Investing in real estate is always beneficial and even profitable. Regardless of the times we’re living in and the different kinds of crises we find ourselves in, we always need a place to live in. Many people worldwide aspire to own at least one more property, besides their own home. Owning even one property brings a passive income. However, owning multiple properties has even more benefits. Of course, the initial investments are larger and there are other potential challenges we need to overcome.
The benefits of owning multiple properties start with a higher passive profit – the more properties you own, the more passive income you have. Then, another benefit is a diversified portfolio, which is a great risk diversification tool. Additionally, when you own multiple properties, you have certain tax benefits. Moreover, with a greater rental income, you have more money which you can reinvest in a smart way. As properties appreciate over time, you can also make a greater potential long-term return on investment (ROI)
1. Higher passive profit
To start off with the most obvious benefit – is higher passive income. This is often a reason good enough to start considering investing your money in properties. This is surely one of the biggest potential advantages of owning multiple rental properties. It is a great way to generate more income from more than one cash stream. Essentially, you can earn money from renting any home. However not all properties are considered to be suitable real estate investments. If you invest your money in the right properties, your multiple properties can be equivalent to multiple incomes. However, before you decide to purchase a property, you should conduct thorough market research to choose the right one(s).
2. A diversified portfolio
A portfolio of rental properties serves as a risk diversification tool by owning different types of properties, in different cities, areas and even states. An investor can opt to invest in different properties such as multifamily properties, short-term vacation homes or single-family properties. This kind of investment strategy protects the investor from stock market volatility and changes in the local real estate market. Nowadays, there are even certain sensitivity analysis reports that are used by investors.

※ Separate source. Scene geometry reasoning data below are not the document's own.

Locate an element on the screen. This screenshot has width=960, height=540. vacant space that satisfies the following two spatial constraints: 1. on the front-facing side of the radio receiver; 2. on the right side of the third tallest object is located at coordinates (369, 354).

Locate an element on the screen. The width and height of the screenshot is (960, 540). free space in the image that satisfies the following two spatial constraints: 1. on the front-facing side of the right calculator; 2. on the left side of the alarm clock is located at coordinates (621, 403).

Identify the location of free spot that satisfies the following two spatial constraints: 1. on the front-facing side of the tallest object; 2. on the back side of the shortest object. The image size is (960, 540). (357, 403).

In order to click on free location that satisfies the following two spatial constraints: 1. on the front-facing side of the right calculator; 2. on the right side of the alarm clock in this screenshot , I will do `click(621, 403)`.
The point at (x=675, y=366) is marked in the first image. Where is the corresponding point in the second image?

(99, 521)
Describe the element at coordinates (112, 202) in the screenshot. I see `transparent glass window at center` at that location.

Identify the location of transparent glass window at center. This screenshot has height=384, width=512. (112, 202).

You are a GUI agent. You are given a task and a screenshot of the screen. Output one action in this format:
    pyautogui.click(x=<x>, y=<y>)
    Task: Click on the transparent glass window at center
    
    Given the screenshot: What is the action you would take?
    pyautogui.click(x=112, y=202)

Their aim is to run diverse rent collection strategies across individual properties as well as whole rental property portfolios. With virtual real estate investing you can buy, sell, or rent properties as well as invest from any location. Not only is this more convenient, but it also allows for a more diverse portfolio.
After you have completed the purchase of properties, you might need some additional help in managing them if they are in different cities or areas. For instance, if you live in Melbourne, you can manage the ones that are close to you. However, if your properties are further away and you don’t have so much free time on your hands, you can always hire property management in Burwood, Carlton, Parkville or any other area.
3. Tax benefits
Another great benefit of owning multiple properties is the tax benefits that come with them. As an investor, you can create a large cash flow with minimized taxes. When you own multiple properties, some operating, as well as owner expenses, are deducted. Also, the mortgage interests are decreased as well as the costs of travelling to and from the property. Moreover, investors also use depreciation to reduce taxable net income. You can claim compensation for investment property wearing out on the basis of depreciation. This is defined by every state and area individually. It can bring you a vast reduction in taxes you have to pay.

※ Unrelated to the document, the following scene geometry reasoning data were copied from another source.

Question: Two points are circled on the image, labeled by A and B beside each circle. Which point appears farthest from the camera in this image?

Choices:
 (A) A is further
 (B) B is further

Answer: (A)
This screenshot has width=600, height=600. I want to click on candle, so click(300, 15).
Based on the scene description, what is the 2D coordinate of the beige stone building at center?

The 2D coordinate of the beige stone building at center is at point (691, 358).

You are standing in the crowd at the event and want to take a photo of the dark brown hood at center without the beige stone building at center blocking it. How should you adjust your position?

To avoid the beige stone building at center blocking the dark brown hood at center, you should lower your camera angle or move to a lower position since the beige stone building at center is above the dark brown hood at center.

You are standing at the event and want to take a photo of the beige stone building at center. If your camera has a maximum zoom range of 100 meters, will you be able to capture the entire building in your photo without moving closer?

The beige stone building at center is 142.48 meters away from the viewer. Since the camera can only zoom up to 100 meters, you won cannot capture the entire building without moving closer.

4. Possibility to reinvest rental income
When you have a great rental income, there is more money available for you to reinvest in a smart way to earn even more money. In real estate, it is called the snowball effect – owning more rental properties allows you to reinvest the money in additional properties over a certain period of time. The snowball effect is parallel to a snowball rolling downhill and becoming larger in size, in the same way, your profit increases by owning multiple properties.
5. Larger potential ROI
Moreover, by owning more properties, you can achieve a larger long-term profit on investment (ROI). More rental properties generate more rental income and they appreciate over time as well. It means that you earn a certain amount of money for such a property and its value increases by a certain percentage over a certain period of time.
Investing in different types of real estate is never a bad idea – when you start with one, it’s easier to continue investing in the next one and so on.